WHAT YOU NEED TO DO - Every line from the one containing "nastavení můžete sami" to the end of the records below should be returned exactly; pictures are to be dropped.

[Extracted records]
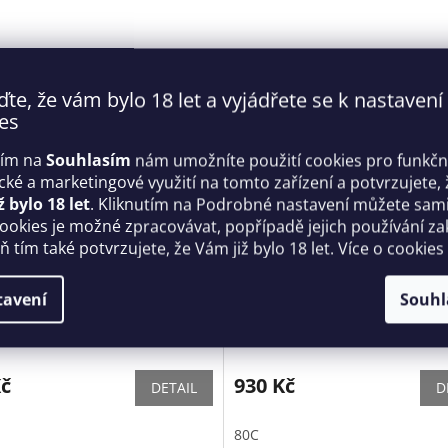
ďte, že vám bylo 18 let a vyjádřete se k nastavení
es
tím na
Souhlasím
nám umožníte použití cookies pro funkčn
ické a marketingové využití na tomto zařízení a potvrzujete, 
ž bylo 18 let
. Kliknutím na Podrobné nastavení můžete sami 
cookies je možné zpracovávat, popřípadě jejich používání za
 tím také potvrzujete, že Vám již bylo 18 let. Více o cookies
podvazkový pás A764 garter
Dámský korzet 1063G - Ling
tavení
Souhl
 Obsessive
Skladem
Kč
930 Kč
DETAIL
D
80C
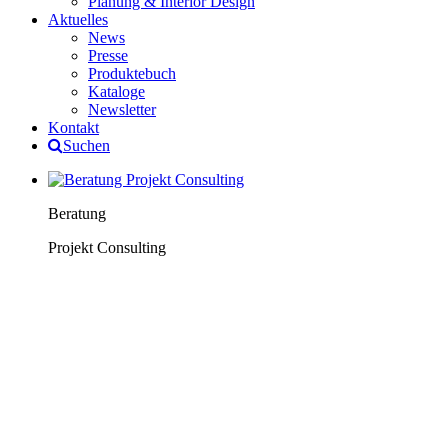
Planung & Interior Design
Aktuelles
News
Presse
Produktebuch
Kataloge
Newsletter
Kontakt
Suchen
Beratung
Projekt Consulting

EXERCISE RESPONSE -
. Kliknutím na Podrobné nastavení můžete sami 
cookies je možné zpracovávat, popřípadě jejich používání za
 tím také potvrzujete, že Vám již bylo 18 let. Více o cookies
podvazkový pás A764 garter
Dámský korzet 1063G - Ling
tavení
Souhl
 Obsessive
Skladem
Kč
930 Kč
DETAIL
D
80C
Planung & Interior Design
Aktuelles
News
Presse
Produktebuch
Kataloge
Newsletter
Kontakt
Suchen
Beratung
Projekt Consulting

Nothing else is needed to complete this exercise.